‘Tis the season for citronella candles, tiki torches and enjoying summer evenings with family and friends. June is National Beef Steak month so whether you are enjoying the season in your own backyard or around the campfire, the BeefItsWhatsForDinner.com website is a great resource to help create a terrific summer meal. The site includes a wide variety of recipes and helpful information – including an interactive meat case, cooking tips, guides, and menu planning ideas.
Grilling is an easy and healthy cooking method for many reasons and steak is a quick no-fuss choice. Here are a few basic suggestions for choosing and preparing a delicious grilled steak.

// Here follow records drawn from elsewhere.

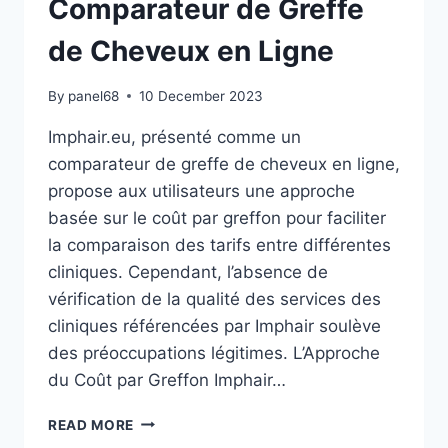
Comparateur de Greffe
de Cheveux en Ligne
By
panel68
10 December 2023
Imphair.eu, présenté comme un
comparateur de greffe de cheveux en ligne,
propose aux utilisateurs une approche
basée sur le coût par greffon pour faciliter
la comparaison des tarifs entre différentes
cliniques. Cependant, l’absence de
vérification de la qualité des services des
cliniques référencées par Imphair soulève
des préoccupations légitimes. L’Approche
du Coût par Greffon Imphair…
IMPHAIR.EU
READ MORE
: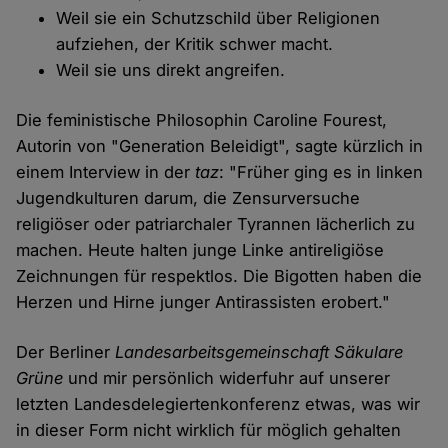
Weil sie ein Schutzschild über Religionen
aufziehen, der Kritik schwer macht.
Weil sie uns direkt angreifen.
Die feministische Philosophin Caroline Fourest,
Autorin von "Generation Beleidigt", sagte kürzlich in
einem Interview in der
taz
: "Früher ging es in linken
Jugendkulturen darum, die Zensurversuche
religiöser oder patriarchaler Tyrannen lächerlich zu
machen. Heute halten junge Linke antireligiöse
Zeichnungen für respektlos. Die Bigotten haben die
Herzen und Hirne junger Antirassisten erobert."
Der Berliner
Landesarbeitsgemeinschaft Säkulare
Grüne
und mir persönlich widerfuhr auf unserer
letzten Landesdelegiertenkonferenz etwas, was wir
in dieser Form nicht wirklich für möglich gehalten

- Choose your cut. Did you know some of the most popular cuts are also lean? For example, flank, strip loin and sirloin steaks are all lean cuts.

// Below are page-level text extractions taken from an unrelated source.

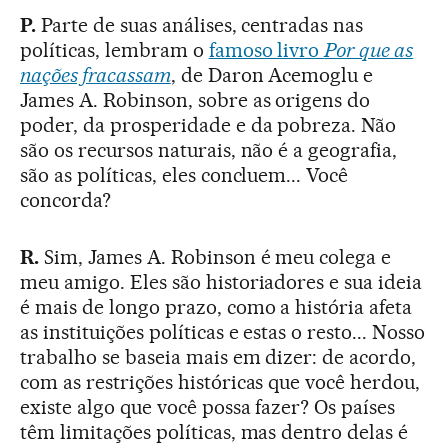
P.
Parte de suas análises, centradas nas
políticas, lembram o
famoso livro
Por que as
nações fracassam
, de Daron Acemoglu e
James A. Robinson, sobre as origens do
poder, da prosperidade e da pobreza. Não
são os recursos naturais, não é a geografia,
são as políticas, eles concluem... Você
concorda?
R.
Sim, James A. Robinson é meu colega e
meu amigo. Eles são historiadores e sua ideia
é mais de longo prazo, como a história afeta
as instituições políticas e estas o resto... Nosso
trabalho se baseia mais em dizer: de acordo,
com as restrições históricas que você herdou,
existe algo que você possa fazer? Os países
têm limitações políticas, mas dentro delas é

- Prepare your grill and steak. Prepare the grill (gas or charcoal) according to manufacturer’s directions for medium heat. Next, remove your steaks from the refrigerator and season with herbs and seasoning as desired. If you use a marinade, remove any excess liquid by dabbing with a paper towel. This helps prevent flare-ups.

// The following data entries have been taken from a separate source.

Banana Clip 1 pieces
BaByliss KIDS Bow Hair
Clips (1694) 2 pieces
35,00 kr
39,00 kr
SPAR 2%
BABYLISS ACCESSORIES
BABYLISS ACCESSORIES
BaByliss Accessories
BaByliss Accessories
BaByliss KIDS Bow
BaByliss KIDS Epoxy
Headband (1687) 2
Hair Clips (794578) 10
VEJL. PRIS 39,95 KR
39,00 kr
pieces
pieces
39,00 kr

- Cook your beef. Place steaks on the cooking grid. Cover and grill approximately 7-14 minutes, depending on thickness of the cut. (See BeefItsWhatsForDinner.com for grilling guides). Use an instant-read thermometer to ensure desired doneness. Recommended doneness for steaks is 145°F, which is medium-rare.
Independence Day is just around the corner and I recommend this Caribbean Flank Steak with Coconut Rice because of its wonderful summer flavor combinations. Pair it with your favorite fruit and vegetable for a delicious meal. For more healthy beef recipes and information contact Holly Swee, RD, LN, Director of Nutrition and Consumer Information for the South Dakota Beef Industry Council, at 605-224-4722 or visit www.sdbeef.org.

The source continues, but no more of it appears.